Start of Exercise input
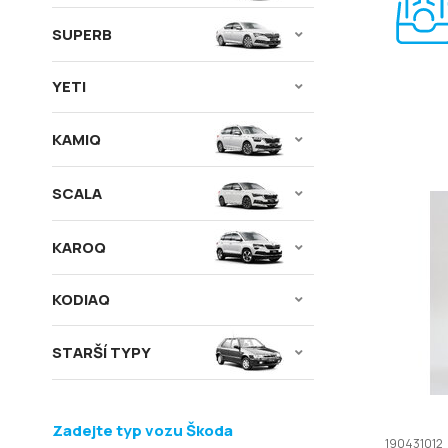
SUPERB
YETI
KAMIQ
SCALA
KAROQ
KODIAQ
STARŠÍ TYPY
Zadejte typ vozu Škoda
190431012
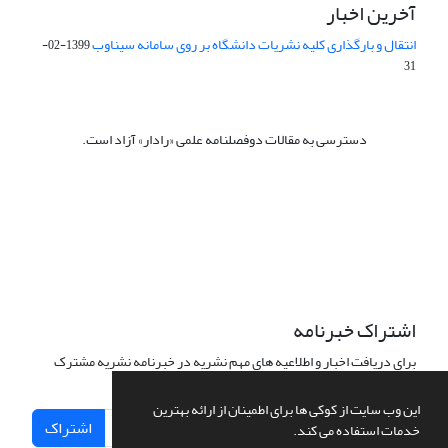
آخرین اخبار
انتقال و بارگذاری کلیه نشریات دانشگاه بر روی سامانه سیناوب
1399-02-
31
دسترسی به مقالات دوفصلنامه علمی «رادار» آزاد است.
این نشریه تحت مجوز Creative Commons ارجاع 4.0 بین المللی قرار
دارد.
The journal is licensed under Creative Commons Attribution 4.0
International license (CC BY 4.0).
اشتراک خبرنامه
برای دریافت اخبار و اطلاعیه های مهم نشریه در خبرنامه نشریه مشترک
شوید.
این وب سایت از کوکی ها برای اطمینان از ارائه بهترین
اشتراک
خدمات استفاده می کند.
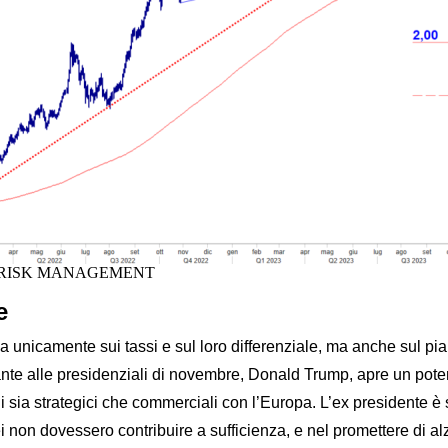
E RISK MANAGEMENT
e
ca unicamente sui tassi e sul loro differenziale, ma anche sul p
sfidante alle presidenziali di novembre, Donald Trump, apre un po
i sia strategici che commerciali con l’Europa. L’ex presidente è st
ei non dovessero contribuire a sufficienza, e nel promettere di a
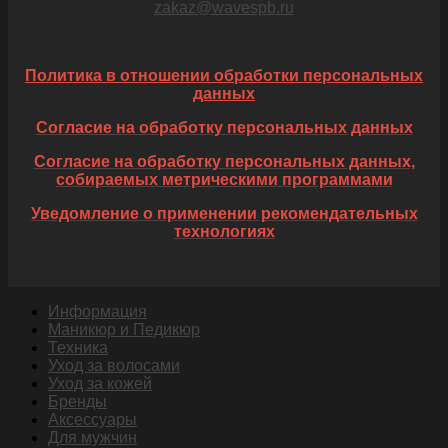
zakaz@wavespb.ru
Политика в отношении обработки персональных
данных
Согласие на обработку персональных данных
Согласие на обработку персональных данных,
собираемых метрическими программами
Уведомление о применении рекомендательных
технологиях
Информация
Маникюр и Педикюр
Техника
Уход за волосами
Уход за кожей
Бренды
Аксессуары
Для мужчин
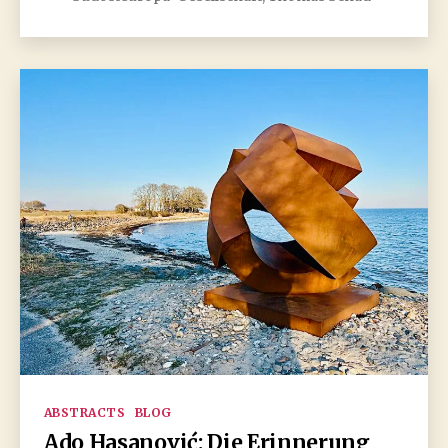
Kategorien
ABSTRACTS
BLOG
Ado Hasanović: Die Erinnerung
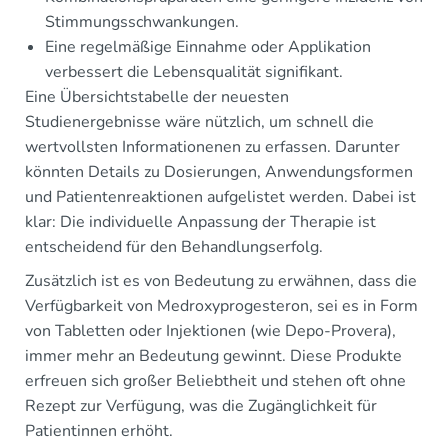
Stimmungsschwankungen.
Eine regelmäßige Einnahme oder Applikation
verbessert die Lebensqualität signifikant.
Eine Übersichtstabelle der neuesten
Studienergebnisse wäre nützlich, um schnell die
wertvollsten Informationenen zu erfassen. Darunter
könnten Details zu Dosierungen, Anwendungsformen
und Patientenreaktionen aufgelistet werden. Dabei ist
klar: Die individuelle Anpassung der Therapie ist
entscheidend für den Behandlungserfolg.
Zusätzlich ist es von Bedeutung zu erwähnen, dass die
Verfügbarkeit von Medroxyprogesteron, sei es in Form
von Tabletten oder Injektionen (wie Depo-Provera),
immer mehr an Bedeutung gewinnt. Diese Produkte
erfreuen sich großer Beliebtheit und stehen oft ohne
Rezept zur Verfügung, was die Zugänglichkeit für
Patientinnen erhöht.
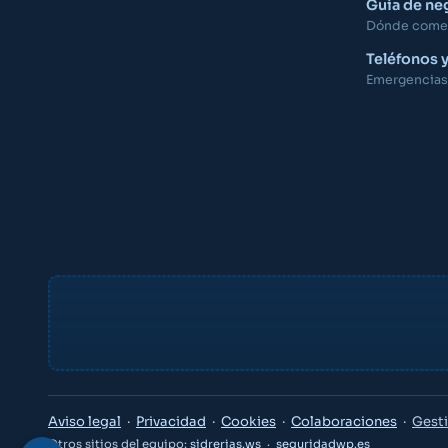
Guía de ne
Dónde comer,
Teléfonos 
Emergencias,
Aviso legal
·
Privacidad
·
Cookies
·
Colaboraciones
·
Gesti
Otros sitios del equipo:
sidrerias.ws
·
seguridadwp.es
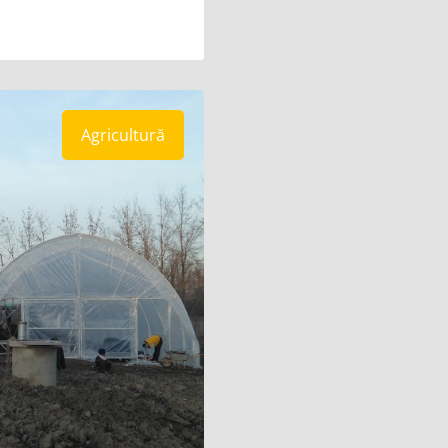
Agricultură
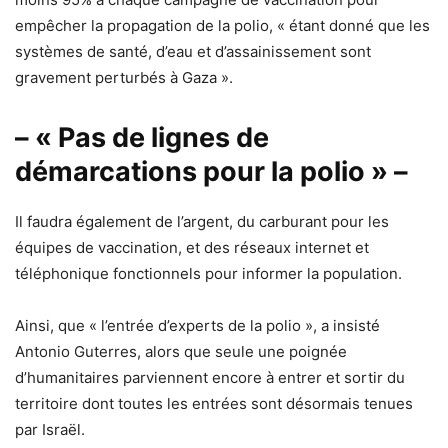
empêcher la propagation de la polio, « étant donné que les
systèmes de santé, d’eau et d’assainissement sont
gravement perturbés à Gaza ».
– « Pas de lignes de
démarcations pour la polio » –
Il faudra également de l’argent, du carburant pour les
équipes de vaccination, et des réseaux internet et
téléphonique fonctionnels pour informer la population.
Ainsi, que « l’entrée d’experts de la polio », a insisté
Antonio Guterres, alors que seule une poignée
d’humanitaires parviennent encore à entrer et sortir du
territoire dont toutes les entrées sont désormais tenues
par Israël.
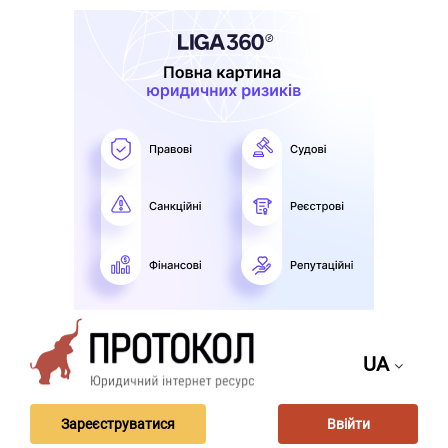
UA
Зареєструватися
Ввійти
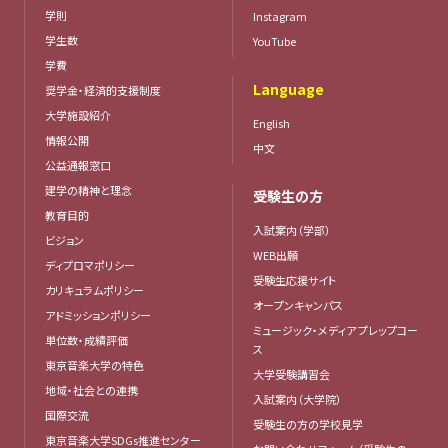
学則
Instagram
学生数
YouTube
学費
Language
奨学金・経済的支援制度
大学施設紹介
English
情報公開
中文
公益通報窓口
建学の精神と理念
受験生の方
教育目的
入試案内（学部）
ビジョン
WEB出願
ディプロマポリシー
受験生応援サイト
カリキュラムポリシー
オープンキャンパス
アドミッションポリシー
ミュージック・メディア プレップコー
単位数・成績評価
ス
東京音楽大学の特色
大学受験講習会
地域・社会との連携
入試案内（大学院）
国際交流
受験生の方の学校見学
東京音楽大学SDGs推進センター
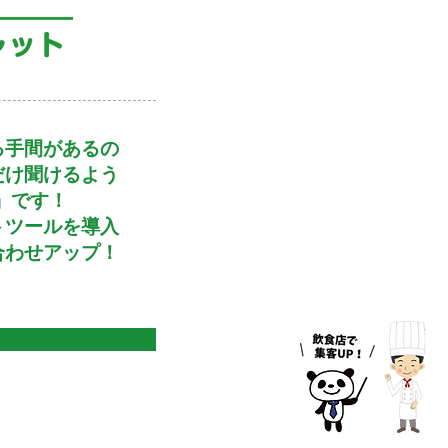
る手間があるの
だけ聞けるよう
」です！
トツールを導入
合わせアップ！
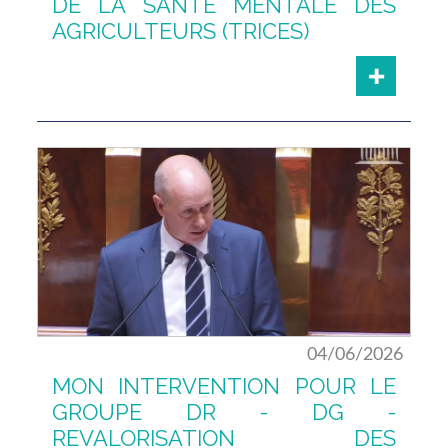
DE LA SANTÉ MENTALE DES
AGRICULTEURS (TRICES)
04/06/2026
MON INTERVENTION POUR LE
GROUPE DR - DG -
REVALORISATION DES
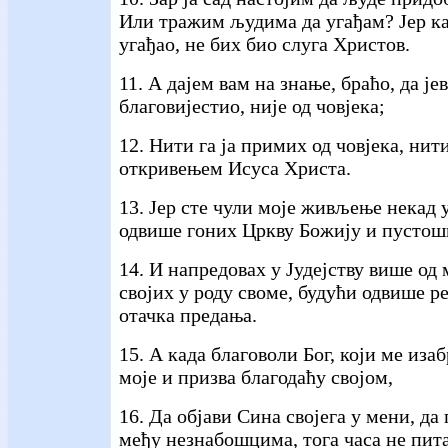
Или тражим људима да угађам? Јер к
угађао, не бих био слуга Христов.
11. А дајем вам на знање, браћо, да је
благовијестио, није од човјека;
12. Нити га ја примих од човјека, нит
откривењем Исуса Христа.
13. Јер сте чули моје живљење некад у
одвише гоних Цркву Божију и пустоши
14. И напредовах у Јудејству више од
својих у роду своме, будући одвише р
отачка предања.
15. А када благоволи Бог, који ме иза
моје и призва благодаћу својом,
16. Да објави Сина својега у мени, да
међу незнабошцима, тога часа не пита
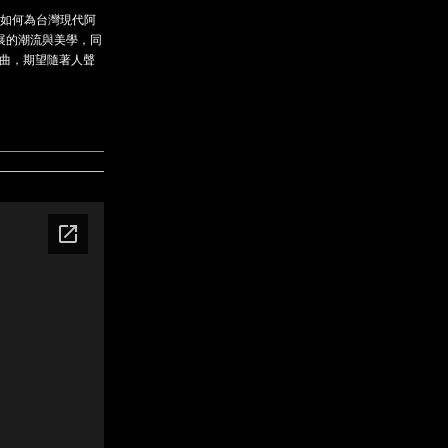
著如何為台灣現代阿
展的潮流與美學，同
編曲，期望隨著人聲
End of Exercise input
*Exercise brief:*
From the top of the listing above, repeat each line exactly until you reach the line containing "Zusätzlich ist es", and repeat that one too. Leave the pictures out.

*Worked solution:*
SUPERB
YETI
KAMIQ
SCALA
KAROQ
KODIAQ
STARŠÍ TYPY
Zadejte typ vozu Škoda
190431012
آخرین اخبار
انتقال و بارگذاری کلیه نشریات دانشگاه بر روی سامانه سیناوب
1399-02-
31
دسترسی به مقالات دوفصلنامه علمی «رادار» آزاد است.
این نشریه تحت مجوز Creative Commons ارجاع 4.0 بین المللی قرار
دارد.
The journal is licensed under Creative Commons Attribution 4.0
International license (CC BY 4.0).
اشتراک خبرنامه
برای دریافت اخبار و اطلاعیه های مهم نشریه در خبرنامه نشریه مشترک
شوید.
این وب سایت از کوکی ها برای اطمینان از ارائه بهترین
اشتراک
خدمات استفاده می کند.
E RISK MANAGEMENT
e
ca unicamente sui tassi e sul loro differenziale, ma anche sul p
sfidante alle presidenziali di novembre, Donald Trump, apre un po
i sia strategici che commerciali con l’Europa. L’ex presidente è st
ei non dovessero contribuire a sufficienza, e nel promettere di a
zakaz@wavespb.ru
Политика в отношении обработки персональных
данных
Согласие на обработку персональных данных
Согласие на обработку персональных данных,
собираемых метрическими программами
Уведомление о применении рекомендательных
технологиях
Информация
Маникюр и Педикюр
Техника
Уход за волосами
Уход за кожей
Бренды
Аксессуары
Для мужчин
Kategorien
ABSTRACTS
BLOG
Ado Hasanović: Die Erinnerung
Stimmungsschwankungen.
Eine regelmäßige Einnahme oder Applikation
verbessert die Lebensqualität signifikant.
Eine Übersichtstabelle der neuesten
Studienergebnisse wäre nützlich, um schnell die
wertvollsten Informationenen zu erfassen. Darunter
könnten Details zu Dosierungen, Anwendungsformen
und Patientenreaktionen aufgelistet werden. Dabei ist
klar: Die individuelle Anpassung der Therapie ist
entscheidend für den Behandlungserfolg.
Zusätzlich ist es von Bedeutung zu erwähnen, dass die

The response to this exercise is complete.